Se una certa parte del mondo del software, ed in special modo di quello open source, ha fortemente criticato il cambiamento "in corsa" dei termini di licenza del formato MP3, c’è qualcuno che ha accolto l’evento con molta filosofia e senso dell’humor. Si tratta dell’ormai noto e carismatico Emmett Plant, CEO di quell’organizzazione senza scopo di lucro, la Xiph.org Foundation, che sviluppa il formato audio open source Ogg Vorbis.

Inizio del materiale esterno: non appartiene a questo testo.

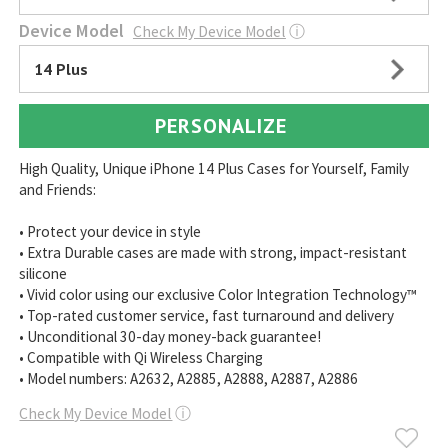
Device Model
Check My Device Model
ⓘ
14 Plus
PERSONALIZE
High Quality, Unique iPhone 14 Plus Cases for Yourself, Family
and Friends:
• Protect your device in style
• Extra Durable cases are made with strong, impact-resistant
silicone
• Vivid color using our exclusive Color Integration Technology™
• Top-rated customer service, fast turnaround and delivery
• Unconditional 30-day money-back guarantee!
• Compatible with Qi Wireless Charging
• Model numbers: A2632, A2885, A2888, A2887, A2886
Check My Device Model
ⓘ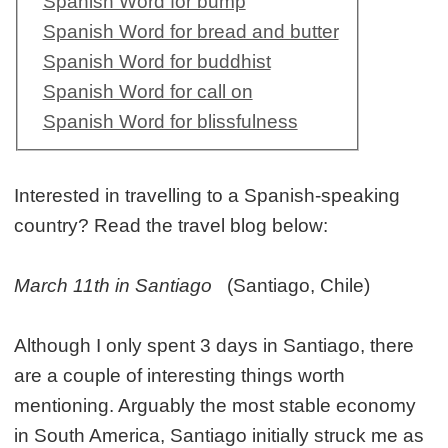
Spanish Word for bump
Spanish Word for bread and butter
Spanish Word for buddhist
Spanish Word for call on
Spanish Word for blissfulness
Interested in travelling to a Spanish-speaking
country? Read the travel blog below:
March 11th in Santiago
(Santiago, Chile)
Although I only spent 3 days in Santiago, there
are a couple of interesting things worth
mentioning. Arguably the most stable economy
in South America, Santiago initially struck me as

"Cara Thomson Multimedia - scrive Plant in una lettera dai toni fortemente ironici pubblicata sul proprio sito - grazie per aver rimosso l’esenzione di pagamento per la distribuzione dei decoder MP3 free. Grazie per l’incredibile pubblicità gratuita che abbiamo ricevuto come conseguenza di questo annuncio. Se non aveste apportato cambiamenti nei termini di licenza dell’MP3 avrebbero potuto esserci forti probabilità che l’afflusso di adesioni ai nostri standard aperti subisse un rallentamento.".
"Grazie - scrive ancora Plant - per aver ricordato alla gente che, in un modo o nell’altro, quando sceglie un'alternativa brevettata ad una free, finisce quasi sempre per sborsare quattrini".